The Silent Companions
Laura Purcell
Penguin Books
In 1865, Elsie Bainbridge’s new marriage comes to an end with the sudden death of her husband Rupert. She is pregnant with his child. She arrives at The Bridge, the Bainbridge family’s country estate, intending to inter Rupert in his family vault and spend the rest of her confinement in peace. With only the companionship of Rupert’s cousin Sarah and occasional visits from her brother Jolyon, Elsie tries to come to terms with the household with its stand-offish servants.
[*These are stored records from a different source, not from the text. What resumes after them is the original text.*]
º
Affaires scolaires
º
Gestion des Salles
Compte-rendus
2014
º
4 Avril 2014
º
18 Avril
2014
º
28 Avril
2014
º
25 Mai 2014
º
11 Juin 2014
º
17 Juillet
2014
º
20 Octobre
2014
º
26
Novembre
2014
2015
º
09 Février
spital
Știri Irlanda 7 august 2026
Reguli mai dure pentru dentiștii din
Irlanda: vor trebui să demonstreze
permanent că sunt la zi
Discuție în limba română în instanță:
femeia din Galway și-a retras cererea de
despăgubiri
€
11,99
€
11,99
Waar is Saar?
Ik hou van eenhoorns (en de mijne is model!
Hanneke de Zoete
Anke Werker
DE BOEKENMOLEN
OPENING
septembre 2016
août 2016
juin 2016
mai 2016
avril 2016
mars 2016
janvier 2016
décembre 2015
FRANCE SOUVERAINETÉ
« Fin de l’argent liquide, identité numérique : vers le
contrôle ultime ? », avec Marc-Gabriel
She has plans to improve the run-down house and the decrepit local village of Fayford, but it seems something has other ideas.
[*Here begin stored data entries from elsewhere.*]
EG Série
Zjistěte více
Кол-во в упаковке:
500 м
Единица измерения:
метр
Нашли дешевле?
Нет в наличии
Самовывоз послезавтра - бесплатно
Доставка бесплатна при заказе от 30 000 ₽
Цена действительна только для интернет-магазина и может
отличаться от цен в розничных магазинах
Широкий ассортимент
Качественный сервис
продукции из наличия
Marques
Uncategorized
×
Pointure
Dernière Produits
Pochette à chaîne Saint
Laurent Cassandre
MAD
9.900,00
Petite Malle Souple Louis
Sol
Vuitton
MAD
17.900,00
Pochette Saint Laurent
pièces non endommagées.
. . . instills a sense of creeping horror . . .
Rupert’s seventeenth century ancestor Anne Bainbridge bought a number of painted life-size figures called silent companions, intending to amuse King Charles I and his queen during their stay at The Bridge. The realistic-looking images disturb Elsie from the first time she encounters them in a locked garret. Her sense of unease deepens as they turn up in unexpected places around the house, seemingly without human intervention. Who is the young girl depicted in one of the images? And do her eyes really follow Elsie’s movements? Sarah reads Anne Bainbridge’s journals and discovers the strange events affecting The Bridge are connected to the disastrous royal visit in 1635. Local legend says Anne was a witch, and her daughter Hetta far worse. A series of accidents begin to occur followed by a sudden death. Soon Elsie is fighting for her life and sanity as the silent companions watch and wait.
Laura Purcell’s The Silent Companions gives the reader a skillfully written story that instills a sense of creeping horror from the first page. One for lovers of Gothic horror.